Зато Гергардт взвился как ужаленный: вот она, прелесть силезского заблуждения! Не умолкает в учениках своих треклятый сапожник. Благоволит к неправде, пустогрез! Да узрят все ложный блеск кощунственного вздора.

Будучи пастырем ведельской церковной общины, Рист счел себя призванным, как с амвона, вторить тому, что сказал Гергардт; более того, в оглашенной галиматье почудился ему запах и папистской отравы.

Вступился за Шефлера, как ни странно, лютеранин Грифиус: чуждый дух не мешает ему насладиться чудесной стройностью лада.
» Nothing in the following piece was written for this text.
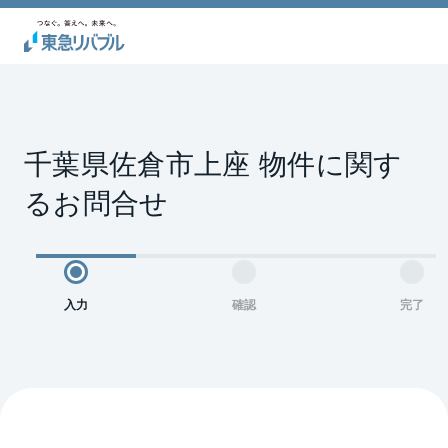
千葉県佐倉市上座 物件に関す
るお問合せ
入力
確認
完了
Следующим был Георг Грефлингер, питомец Даха, баловень его отеческого расположения и заботы. Саженный верзила, еще в детстве перенесенный войной из Шафсвайде в Регенсбург, он в дальнейшем ходе ее немало помыкался меж Веной и Парижем, Франкфуртом, Нюрнбергом и остзейскими городами, побывал и на шведской службе и, познав много мест, сменил столько же и любовей. Только что лопнул план женитьбы на дочке ремесленника из Данцига, взлелеянный много лет назад, и означенная дочка превратилась в его стихах в неверную Флору. Лишь в будущем году суждено ему будет сочетаться браком и осесть в Гамбурге, основав там доходное предприятие — сначала что-то вроде информационного агентства, а потом и издание еженедельной газеты «Нордишер Меркур». Все это не помешало ему, однако, сложить четыре тысячи четыреста александрийских стихов с описанием Тридцатилетней войны.

вернуться

8

Перевод Л. Гинзбурга.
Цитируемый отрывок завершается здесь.